§ Task prompt:
From the data below, repeat everything exactly except the images.

§ Dataset extract:
^^^^^^^^

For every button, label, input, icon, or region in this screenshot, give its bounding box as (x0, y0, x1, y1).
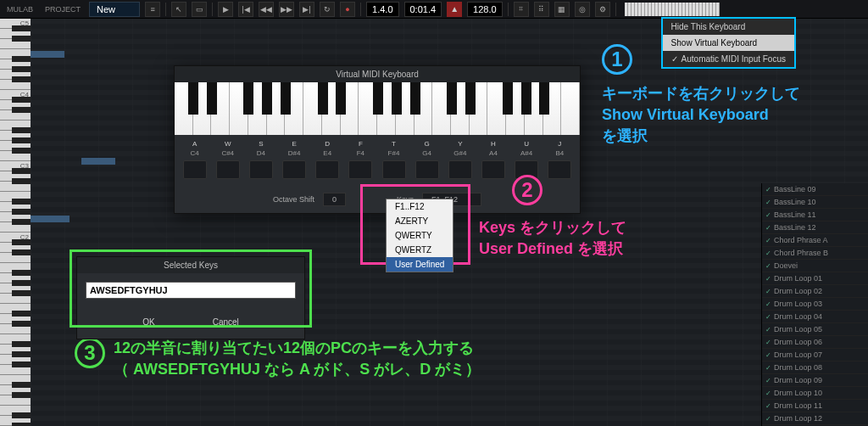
clip-list-item[interactable]: ✓Drum Loop 12 (762, 412, 868, 425)
rewind-button[interactable]: ◀◀ (259, 2, 274, 17)
cancel-button[interactable]: Cancel (201, 314, 251, 330)
toolbar-keyboard[interactable] (625, 3, 720, 16)
vmk-pad[interactable] (183, 160, 207, 179)
tempo-display[interactable]: 128.0 (467, 2, 503, 17)
vmk-keyboard[interactable] (175, 82, 580, 135)
vmk-key-label: ED#4 (281, 140, 308, 157)
forward-end-button[interactable]: ▶| (299, 2, 314, 17)
selected-keys-input[interactable] (86, 282, 296, 299)
vmk-pad[interactable] (315, 160, 339, 179)
vmk-key-label: UA#4 (513, 140, 540, 157)
midi-clip[interactable] (81, 158, 115, 165)
clip-list-item[interactable]: ✓BassLine 10 (762, 196, 868, 209)
clip-list-item[interactable]: ✓Drum Loop 05 (762, 323, 868, 336)
vmk-pad[interactable] (515, 160, 538, 179)
gear-icon[interactable]: ⚙ (595, 2, 610, 17)
grid1-icon[interactable]: ⠿ (534, 2, 549, 17)
top-toolbar: MULAB PROJECT New ≡ ↖ ▭ ▶ |◀ ◀◀ ▶▶ ▶| ↻ … (0, 0, 868, 19)
menu-hide-keyboard[interactable]: Hide This Keyboard (663, 19, 794, 35)
clip-list-item[interactable]: ✓Drum Loop 04 (762, 311, 868, 323)
project-label: PROJECT (42, 5, 84, 14)
vmk-pad[interactable] (415, 160, 439, 179)
selected-keys-dialog: Selected Keys OK Cancel (76, 256, 305, 339)
metronome-icon[interactable]: ▲ (447, 2, 462, 17)
vmk-pad[interactable] (548, 160, 571, 179)
tool-arrow-icon[interactable]: ↖ (171, 2, 186, 17)
clip-list-item[interactable]: ✓Doevei (762, 260, 868, 272)
keys-opt-user-defined[interactable]: User Defined (387, 257, 453, 272)
loop-button[interactable]: ↻ (320, 2, 335, 17)
clip-list-item[interactable]: ✓Drum Loop 11 (762, 400, 868, 412)
piano-roll-keyboard[interactable]: C5C4C3C2 (0, 19, 31, 426)
keys-layout-dropdown: F1..F12 AZERTY QWERTY QWERTZ User Define… (386, 199, 453, 272)
grid2-icon[interactable]: ▦ (554, 2, 570, 17)
vmk-key-label: WC#4 (214, 140, 242, 157)
vmk-pad[interactable] (249, 160, 273, 179)
clip-list-item[interactable]: ✓BassLine 12 (762, 221, 868, 234)
clip-list-item[interactable]: ✓Chord Phrase A (762, 234, 868, 247)
rewind-start-button[interactable]: |◀ (238, 2, 253, 17)
clip-list-item[interactable]: ✓Chord Phrase B (762, 247, 868, 260)
clip-list-item[interactable]: ✓Drum Loop 09 (762, 374, 868, 387)
clip-list-item[interactable]: ✓Drum Loop 08 (762, 362, 868, 374)
play-button[interactable]: ▶ (218, 2, 233, 17)
keys-opt-f1f12[interactable]: F1..F12 (387, 199, 453, 214)
keys-opt-qwerty[interactable]: QWERTY (387, 228, 453, 243)
vmk-key-label: AC4 (181, 140, 209, 157)
menu-button[interactable]: ≡ (145, 2, 160, 17)
keyboard-context-menu: Hide This Keyboard Show Virtual Keyboard… (661, 17, 796, 69)
ok-button[interactable]: OK (131, 314, 166, 330)
keys-opt-qwertz[interactable]: QWERTZ (387, 243, 453, 257)
midi-clip[interactable] (31, 51, 64, 58)
vmk-key-label: SD4 (248, 140, 275, 157)
octave-shift-value[interactable]: 0 (323, 193, 346, 206)
record-button[interactable]: ● (340, 2, 355, 17)
keys-opt-azerty[interactable]: AZERTY (387, 214, 453, 228)
target-icon[interactable]: ◎ (575, 2, 590, 17)
menu-show-virtual-keyboard[interactable]: Show Virtual Keyboard (663, 35, 794, 51)
vmk-pad[interactable] (481, 160, 505, 179)
vmk-key-label: HA4 (480, 140, 507, 157)
tool-select-icon[interactable]: ▭ (192, 2, 207, 17)
snap-icon[interactable]: ⌗ (514, 2, 529, 17)
clip-list-item[interactable]: ✓Drum Loop 02 (762, 285, 868, 298)
vmk-pad[interactable] (282, 160, 306, 179)
vmk-key-label: TF#4 (381, 140, 408, 157)
vmk-key-label: DE4 (314, 140, 341, 157)
vmk-title: Virtual MIDI Keyboard (175, 66, 580, 82)
vmk-pad[interactable] (348, 160, 372, 179)
clip-list-item[interactable]: ✓Drum Loop 06 (762, 336, 868, 349)
vmk-key-labels: AC4WC#4SD4ED#4DE4FF4TF#4GG4YG#4HA4UA#4JB… (175, 135, 580, 159)
vmk-pads (175, 159, 580, 186)
time-display[interactable]: 0:01.4 (404, 2, 442, 17)
mulab-label: MULAB (3, 5, 36, 14)
vmk-key-label: FF4 (347, 140, 374, 157)
forward-button[interactable]: ▶▶ (279, 2, 294, 17)
clip-list-item[interactable]: ✓BassLine 09 (762, 183, 868, 196)
clip-list-item[interactable]: ✓Drum Loop 01 (762, 272, 868, 285)
clip-list-item[interactable]: ✓Drum Loop 10 (762, 387, 868, 400)
selected-keys-title: Selected Keys (77, 257, 304, 273)
vmk-key-label: GG4 (414, 140, 441, 157)
virtual-midi-keyboard-window: Virtual MIDI Keyboard AC4WC#4SD4ED#4DE4F… (174, 65, 581, 214)
clip-list-item[interactable]: ✓BassLine 11 (762, 209, 868, 221)
octave-shift-label: Octave Shift (273, 195, 314, 204)
vmk-key-label: JB4 (546, 140, 573, 157)
clip-list-item[interactable]: ✓Drum Loop 03 (762, 298, 868, 311)
menu-auto-midi-focus[interactable]: ✓Automatic MIDI Input Focus (663, 51, 794, 67)
vmk-pad[interactable] (382, 160, 406, 179)
vmk-pad[interactable] (216, 160, 240, 179)
clip-list-item[interactable]: ✓Drum Loop 07 (762, 349, 868, 362)
vmk-pad[interactable] (448, 160, 472, 179)
midi-clip[interactable] (31, 216, 70, 222)
position-display[interactable]: 1.4.0 (366, 2, 398, 17)
vmk-key-label: YG#4 (447, 140, 474, 157)
project-dropdown[interactable]: New (89, 2, 140, 17)
clip-browser: ✓BassLine 09✓BassLine 10✓BassLine 11✓Bas… (761, 183, 868, 426)
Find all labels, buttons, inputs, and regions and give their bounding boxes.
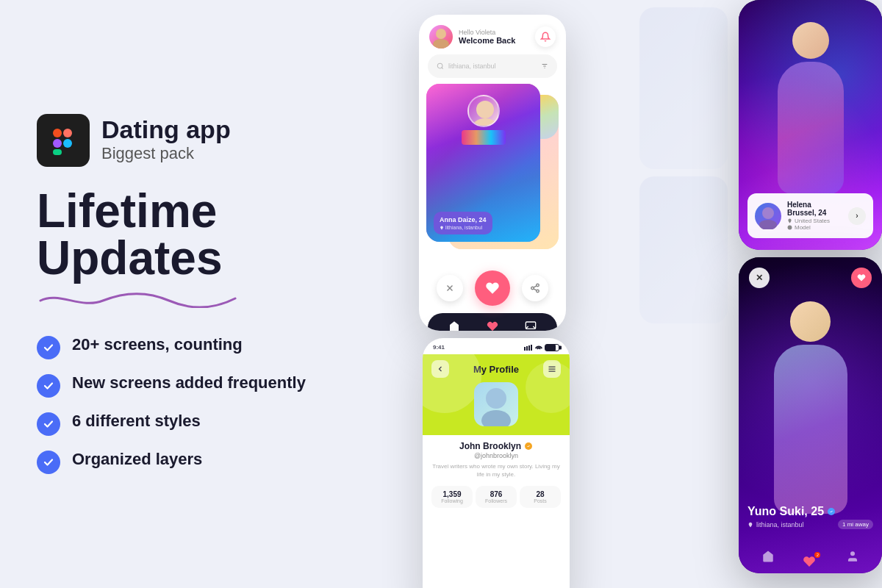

^^^^^^^^

§ Written reply:
For every button, label, input, icon, or region in this screenshot, give its bounding box as (x0, y0, x1, y1).
clip-list-item[interactable]: ✓Drum Loop 12 (762, 412, 868, 425)
rewind-button[interactable]: ◀◀ (259, 2, 274, 17)
cancel-button[interactable]: Cancel (201, 314, 251, 330)
toolbar-keyboard[interactable] (625, 3, 720, 16)
vmk-pad[interactable] (183, 160, 207, 179)
tempo-display[interactable]: 128.0 (467, 2, 503, 17)
vmk-keyboard[interactable] (175, 82, 580, 135)
vmk-key-label: ED#4 (281, 140, 308, 157)
forward-end-button[interactable]: ▶| (299, 2, 314, 17)
selected-keys-input[interactable] (86, 282, 296, 299)
vmk-pad[interactable] (315, 160, 339, 179)
vmk-key-label: UA#4 (513, 140, 540, 157)
midi-clip[interactable] (81, 158, 115, 165)
clip-list-item[interactable]: ✓BassLine 10 (762, 196, 868, 209)
clip-list-item[interactable]: ✓Drum Loop 05 (762, 323, 868, 336)
vmk-pad[interactable] (515, 160, 538, 179)
gear-icon[interactable]: ⚙ (595, 2, 610, 17)
grid1-icon[interactable]: ⠿ (534, 2, 549, 17)
top-toolbar: MULAB PROJECT New ≡ ↖ ▭ ▶ |◀ ◀◀ ▶▶ ▶| ↻ … (0, 0, 868, 19)
menu-hide-keyboard[interactable]: Hide This Keyboard (663, 19, 794, 35)
clip-list-item[interactable]: ✓Drum Loop 04 (762, 311, 868, 323)
project-label: PROJECT (42, 5, 84, 14)
vmk-pad[interactable] (415, 160, 439, 179)
selected-keys-dialog: Selected Keys OK Cancel (76, 256, 305, 339)
metronome-icon[interactable]: ▲ (447, 2, 462, 17)
vmk-pad[interactable] (548, 160, 571, 179)
tool-arrow-icon[interactable]: ↖ (171, 2, 186, 17)
clip-list-item[interactable]: ✓Doevei (762, 260, 868, 272)
keys-opt-user-defined[interactable]: User Defined (387, 257, 453, 272)
loop-button[interactable]: ↻ (320, 2, 335, 17)
clip-list-item[interactable]: ✓Drum Loop 11 (762, 400, 868, 412)
piano-roll-keyboard[interactable]: C5C4C3C2 (0, 19, 31, 426)
keys-layout-dropdown: F1..F12 AZERTY QWERTY QWERTZ User Define… (386, 199, 453, 272)
grid2-icon[interactable]: ▦ (554, 2, 570, 17)
vmk-key-label: WC#4 (214, 140, 242, 157)
vmk-pad[interactable] (249, 160, 273, 179)
clip-list-item[interactable]: ✓BassLine 12 (762, 221, 868, 234)
clip-list-item[interactable]: ✓Chord Phrase A (762, 234, 868, 247)
rewind-start-button[interactable]: |◀ (238, 2, 253, 17)
clip-list-item[interactable]: ✓Chord Phrase B (762, 247, 868, 260)
clip-list-item[interactable]: ✓Drum Loop 09 (762, 374, 868, 387)
clip-list-item[interactable]: ✓Drum Loop 08 (762, 362, 868, 374)
play-button[interactable]: ▶ (218, 2, 233, 17)
keys-opt-f1f12[interactable]: F1..F12 (387, 199, 453, 214)
keys-opt-qwerty[interactable]: QWERTY (387, 228, 453, 243)
vmk-key-label: AC4 (181, 140, 209, 157)
menu-button[interactable]: ≡ (145, 2, 160, 17)
keyboard-context-menu: Hide This Keyboard Show Virtual Keyboard… (661, 17, 796, 69)
ok-button[interactable]: OK (131, 314, 166, 330)
keys-opt-qwertz[interactable]: QWERTZ (387, 243, 453, 257)
midi-clip[interactable] (31, 51, 64, 58)
vmk-key-label: SD4 (248, 140, 275, 157)
octave-shift-value[interactable]: 0 (323, 193, 346, 206)
record-button[interactable]: ● (340, 2, 355, 17)
keys-opt-azerty[interactable]: AZERTY (387, 214, 453, 228)
target-icon[interactable]: ◎ (575, 2, 590, 17)
menu-show-virtual-keyboard[interactable]: Show Virtual Keyboard (663, 35, 794, 51)
vmk-pad[interactable] (481, 160, 505, 179)
vmk-key-label: HA4 (480, 140, 507, 157)
tool-select-icon[interactable]: ▭ (192, 2, 207, 17)
snap-icon[interactable]: ⌗ (514, 2, 529, 17)
clip-list-item[interactable]: ✓Drum Loop 02 (762, 285, 868, 298)
vmk-pad[interactable] (282, 160, 306, 179)
vmk-key-label: TF#4 (381, 140, 408, 157)
vmk-key-label: DE4 (314, 140, 341, 157)
vmk-title: Virtual MIDI Keyboard (175, 66, 580, 82)
vmk-pad[interactable] (348, 160, 372, 179)
clip-list-item[interactable]: ✓Drum Loop 06 (762, 336, 868, 349)
vmk-key-labels: AC4WC#4SD4ED#4DE4FF4TF#4GG4YG#4HA4UA#4JB… (175, 135, 580, 159)
vmk-pads (175, 159, 580, 186)
time-display[interactable]: 0:01.4 (404, 2, 442, 17)
mulab-label: MULAB (3, 5, 36, 14)
vmk-key-label: FF4 (347, 140, 374, 157)
forward-button[interactable]: ▶▶ (279, 2, 294, 17)
clip-list-item[interactable]: ✓BassLine 09 (762, 183, 868, 196)
clip-list-item[interactable]: ✓Drum Loop 01 (762, 272, 868, 285)
clip-list-item[interactable]: ✓Drum Loop 10 (762, 387, 868, 400)
selected-keys-title: Selected Keys (77, 257, 304, 273)
vmk-key-label: GG4 (414, 140, 441, 157)
virtual-midi-keyboard-window: Virtual MIDI Keyboard AC4WC#4SD4ED#4DE4F… (174, 65, 581, 214)
clip-list-item[interactable]: ✓BassLine 11 (762, 209, 868, 221)
octave-shift-label: Octave Shift (273, 195, 314, 204)
vmk-key-label: JB4 (546, 140, 573, 157)
clip-list-item[interactable]: ✓Drum Loop 03 (762, 298, 868, 311)
menu-auto-midi-focus[interactable]: ✓Automatic MIDI Input Focus (663, 51, 794, 67)
vmk-pad[interactable] (382, 160, 406, 179)
vmk-pad[interactable] (216, 160, 240, 179)
clip-list-item[interactable]: ✓Drum Loop 07 (762, 349, 868, 362)
vmk-pad[interactable] (448, 160, 472, 179)
midi-clip[interactable] (31, 216, 70, 222)
position-display[interactable]: 1.4.0 (366, 2, 398, 17)
vmk-key-label: YG#4 (447, 140, 474, 157)
project-dropdown[interactable]: New (89, 2, 140, 17)
clip-browser: ✓BassLine 09✓BassLine 10✓BassLine 11✓Bas… (761, 183, 868, 426)
Find all labels, buttons, inputs, and regions and give their bounding boxes.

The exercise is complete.